GIVEN RECORDS
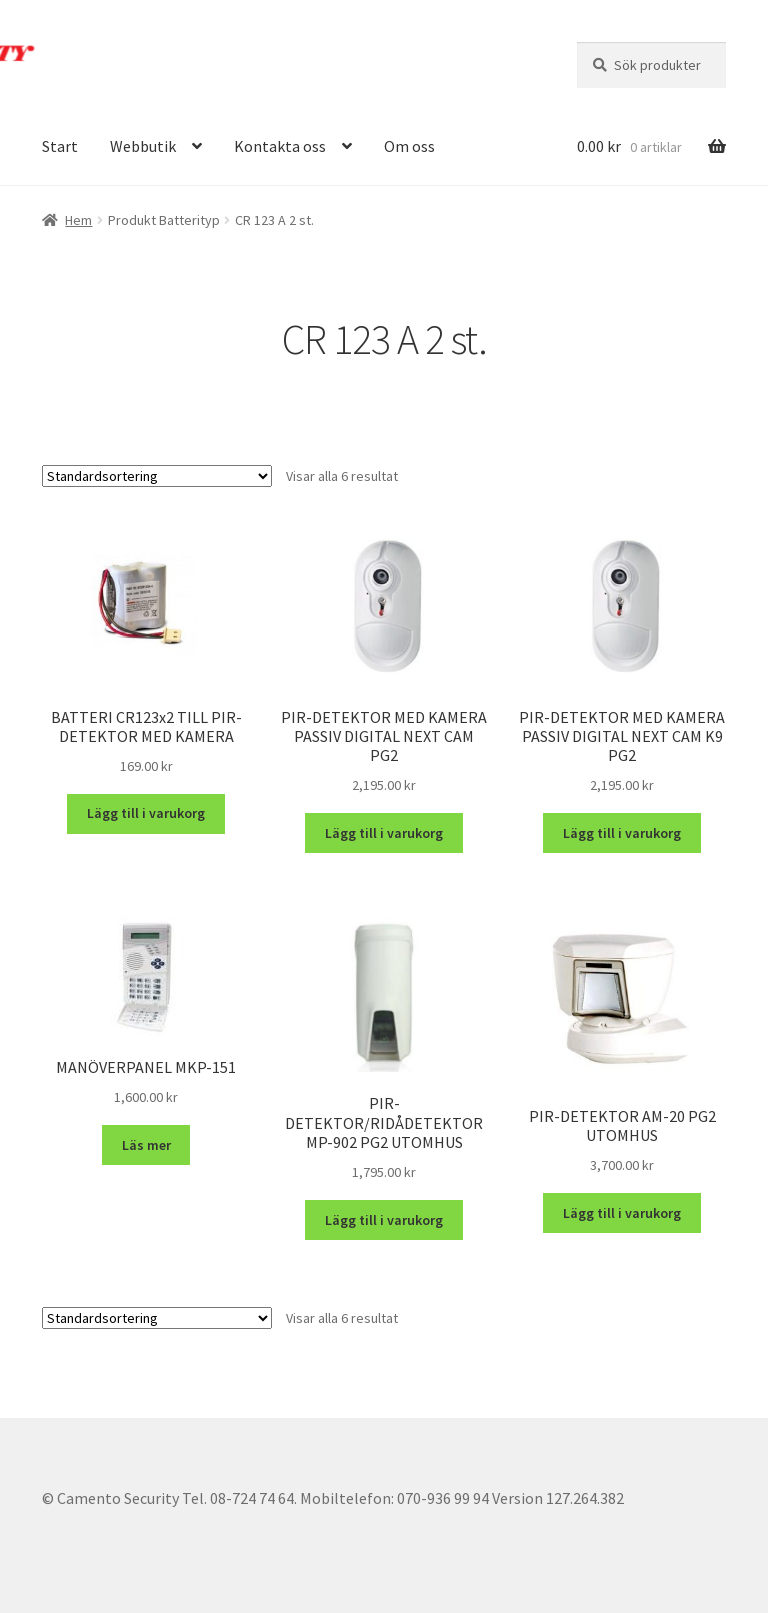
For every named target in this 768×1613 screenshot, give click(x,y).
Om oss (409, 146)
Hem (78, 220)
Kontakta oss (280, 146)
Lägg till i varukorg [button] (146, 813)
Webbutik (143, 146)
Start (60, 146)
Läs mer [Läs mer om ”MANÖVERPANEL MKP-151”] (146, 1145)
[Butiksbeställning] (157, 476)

THE PROBLEM
Only the text is to be copied: please reproduce the records exactly and drop the pictures.

SOLVED PROBLEM
For every named target in this 768×1613 screenshot, give click(x,y).
Om oss (409, 146)
Hem (78, 220)
Kontakta oss (280, 146)
Lägg till i varukorg [button] (146, 813)
Webbutik (143, 146)
Start (60, 146)
Läs mer [Läs mer om ”MANÖVERPANEL MKP-151”] (146, 1145)
[Butiksbeställning] (157, 476)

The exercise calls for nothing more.